→ Work to be completed: Reproduce the data below exactly. Skip the pictures.

--- Data provided ---

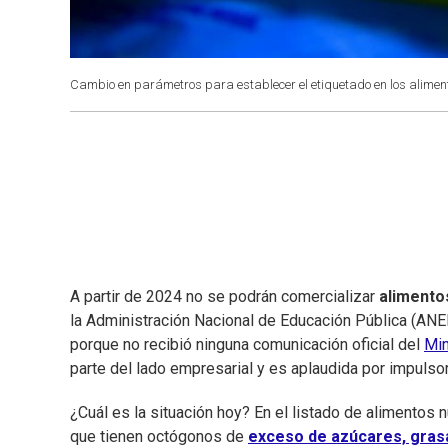
Cambio en parámetros para establecer el etiquetado en los alimen
A partir de 2024 no se podrán comercializar
alimento
la Administración Nacional de Educación Pública (ANE
porque no recibió ninguna comunicación oficial del
Min
parte del lado empresarial y es aplaudida por impulso
¿Cuál es la situación hoy? En el listado de alimentos
que tienen octógonos de
exceso de azúcares, grasa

---

→ Response below:
Cambio en parámetros para establecer el etiquetado en los alimen
A partir de 2024 no se podrán comercializar
alimento
la Administración Nacional de Educación Pública (ANE
porque no recibió ninguna comunicación oficial del
Min
parte del lado empresarial y es aplaudida por impulso
¿Cuál es la situación hoy? En el listado de alimentos
que tienen octógonos de
exceso de azúcares, grasa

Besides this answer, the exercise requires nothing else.